• EXERCISE AIM: Please state how many lines of the records below contain the word "مردم". Give the number and nothing else.

• EXERCISE INPUT:
------------------------------------------------------------------------
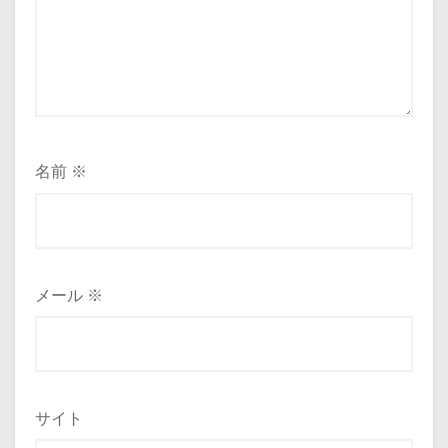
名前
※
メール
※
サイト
------------------------------------------------------------------------
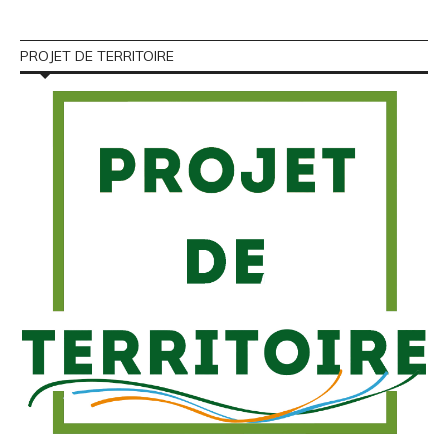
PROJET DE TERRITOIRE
------------------------------------------------------------------------
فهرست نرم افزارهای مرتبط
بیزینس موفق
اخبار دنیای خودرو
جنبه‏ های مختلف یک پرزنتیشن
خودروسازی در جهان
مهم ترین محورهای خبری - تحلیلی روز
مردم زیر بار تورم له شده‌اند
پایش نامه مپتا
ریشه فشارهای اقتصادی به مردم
------------------------------------------------------------------------
• ANSWER SECTION: 2